Instruction for the entries below: return the part that opens with the line containing "Southend | Gurgaon" and closes with the line containing "manipulation of data", exactly, and no pictures.

━━━━━ Data excerpts ━━━━━

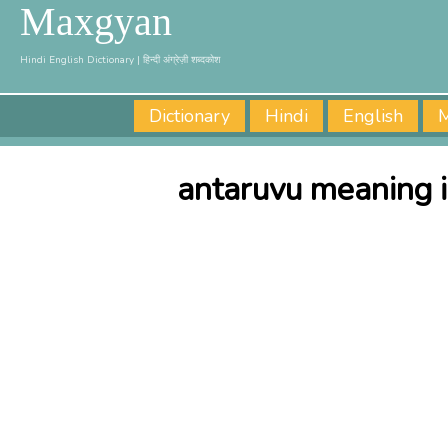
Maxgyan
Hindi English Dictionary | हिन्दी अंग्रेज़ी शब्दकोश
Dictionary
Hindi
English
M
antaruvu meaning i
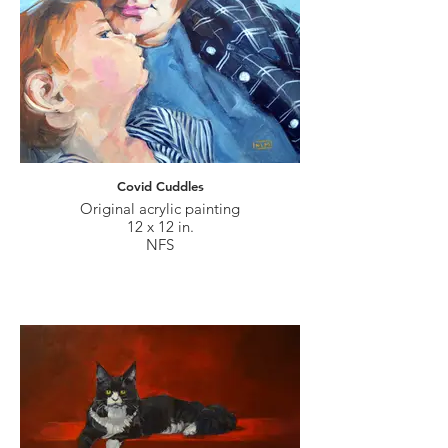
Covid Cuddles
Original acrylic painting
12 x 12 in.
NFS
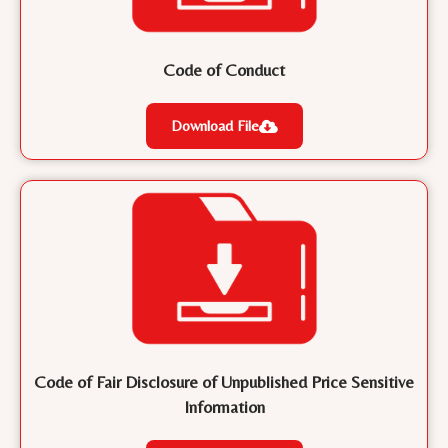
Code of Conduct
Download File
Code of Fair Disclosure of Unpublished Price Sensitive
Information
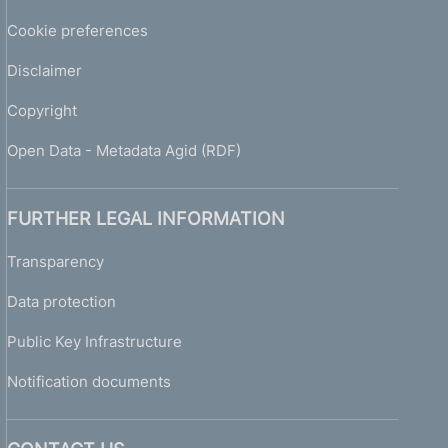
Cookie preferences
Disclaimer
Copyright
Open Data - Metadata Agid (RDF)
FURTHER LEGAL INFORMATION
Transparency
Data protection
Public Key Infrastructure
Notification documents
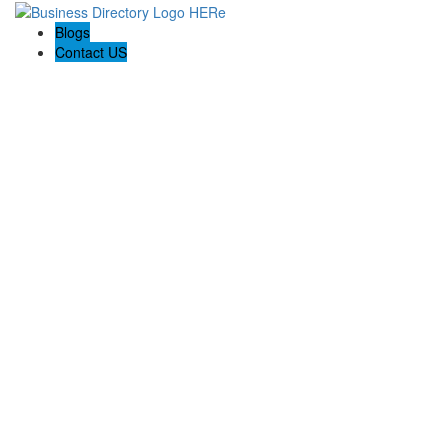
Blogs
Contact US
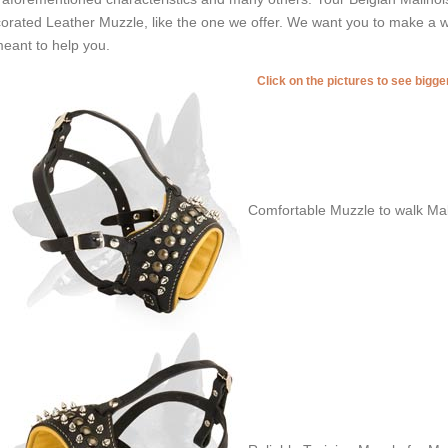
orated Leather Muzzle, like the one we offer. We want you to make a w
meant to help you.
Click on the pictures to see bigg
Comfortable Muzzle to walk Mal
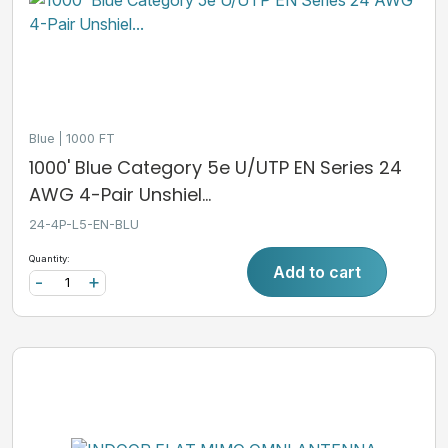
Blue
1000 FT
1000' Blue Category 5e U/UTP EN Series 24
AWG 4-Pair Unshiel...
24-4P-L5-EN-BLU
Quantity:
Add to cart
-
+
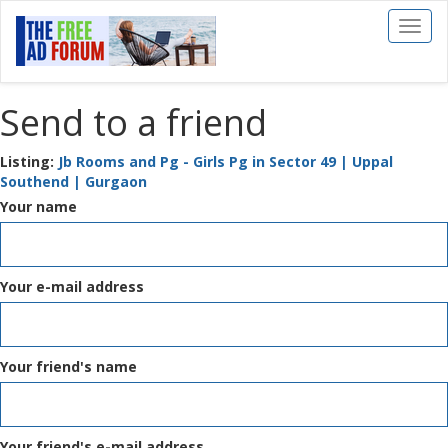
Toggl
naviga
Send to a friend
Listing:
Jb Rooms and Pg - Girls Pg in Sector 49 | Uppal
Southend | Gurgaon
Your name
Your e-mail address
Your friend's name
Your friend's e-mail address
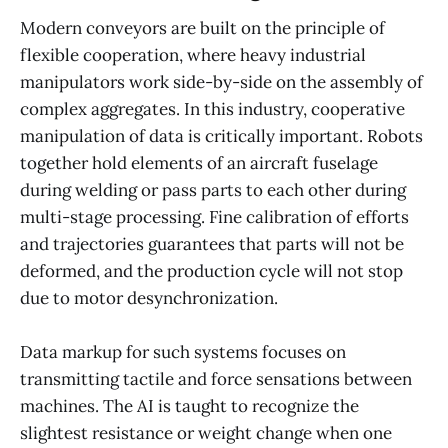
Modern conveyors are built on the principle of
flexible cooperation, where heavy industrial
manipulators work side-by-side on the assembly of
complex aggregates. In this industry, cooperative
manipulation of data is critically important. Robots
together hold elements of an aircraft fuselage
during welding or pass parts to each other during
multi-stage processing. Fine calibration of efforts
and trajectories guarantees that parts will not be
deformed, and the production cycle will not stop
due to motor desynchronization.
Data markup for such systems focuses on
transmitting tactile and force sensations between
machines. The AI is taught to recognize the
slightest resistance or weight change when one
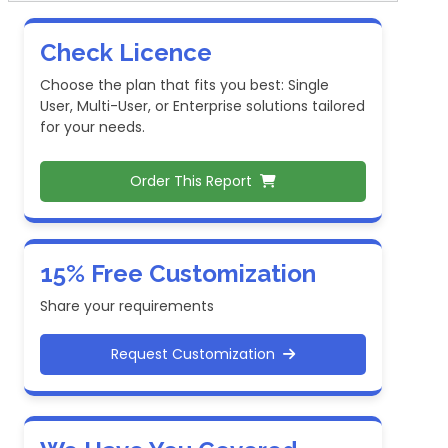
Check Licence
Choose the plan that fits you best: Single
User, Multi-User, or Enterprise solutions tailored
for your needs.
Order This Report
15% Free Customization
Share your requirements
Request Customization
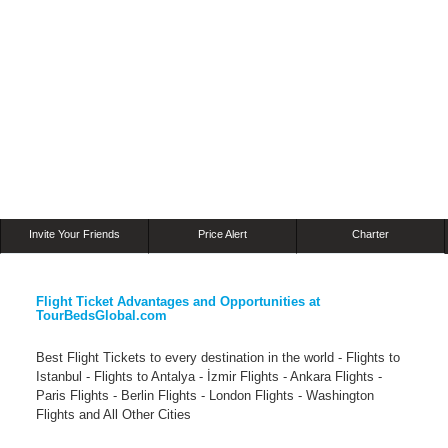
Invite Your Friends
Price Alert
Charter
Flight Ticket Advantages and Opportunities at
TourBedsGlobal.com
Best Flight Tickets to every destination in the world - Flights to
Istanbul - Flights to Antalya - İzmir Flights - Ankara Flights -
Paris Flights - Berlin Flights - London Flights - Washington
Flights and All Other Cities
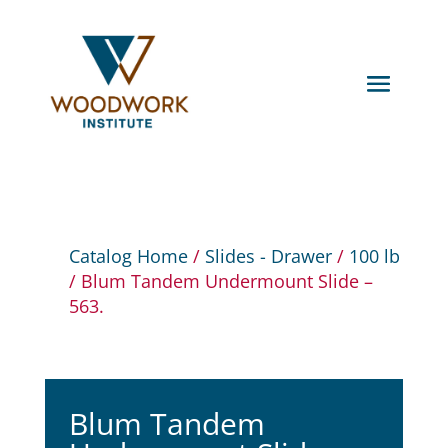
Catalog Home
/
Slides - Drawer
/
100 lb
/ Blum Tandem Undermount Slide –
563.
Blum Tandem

━━━━━
━━━━━ Data excerpts ━━━━━

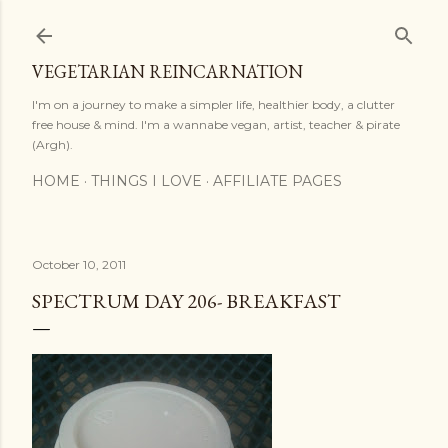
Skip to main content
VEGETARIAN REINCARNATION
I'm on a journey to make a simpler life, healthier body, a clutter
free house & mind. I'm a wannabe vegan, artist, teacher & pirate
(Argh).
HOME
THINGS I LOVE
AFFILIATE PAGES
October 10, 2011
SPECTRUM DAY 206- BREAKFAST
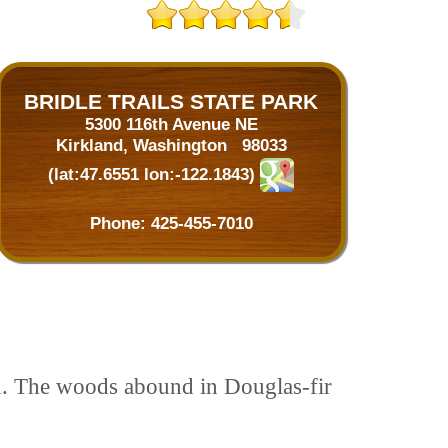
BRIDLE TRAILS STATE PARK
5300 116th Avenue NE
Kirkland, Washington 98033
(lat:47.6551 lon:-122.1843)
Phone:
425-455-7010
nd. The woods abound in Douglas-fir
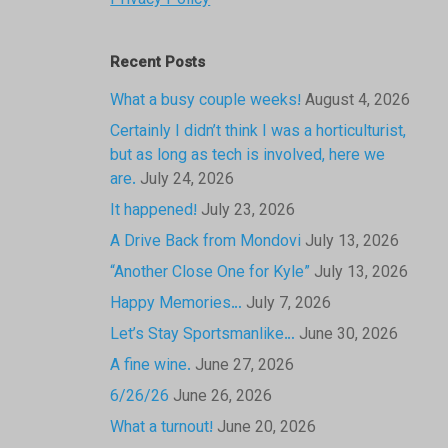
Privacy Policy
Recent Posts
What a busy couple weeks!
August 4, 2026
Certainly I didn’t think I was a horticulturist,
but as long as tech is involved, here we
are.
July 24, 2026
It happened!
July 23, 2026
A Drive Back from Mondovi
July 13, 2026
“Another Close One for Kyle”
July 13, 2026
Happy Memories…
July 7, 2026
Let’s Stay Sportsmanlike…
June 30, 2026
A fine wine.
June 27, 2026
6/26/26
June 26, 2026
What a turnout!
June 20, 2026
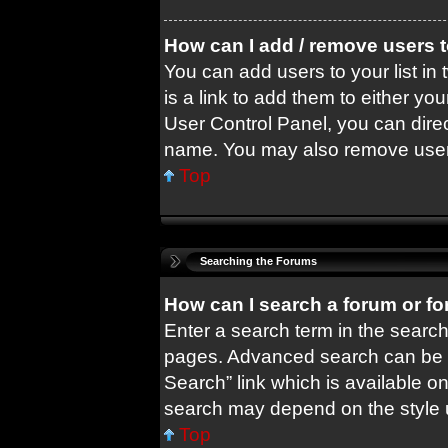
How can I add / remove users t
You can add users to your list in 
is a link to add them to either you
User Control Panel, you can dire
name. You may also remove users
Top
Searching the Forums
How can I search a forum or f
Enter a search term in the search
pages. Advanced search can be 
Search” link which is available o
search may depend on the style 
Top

━━━━━

### [Response area]
Southend | Gurgaon
Your name
Your e-mail address
Your friend's name
Your friend's e-mail address
Modern conveyors are built on the principle of
flexible cooperation, where heavy industrial
manipulators work side-by-side on the assembly of
complex aggregates. In this industry, cooperative
manipulation of data is critically important. Robots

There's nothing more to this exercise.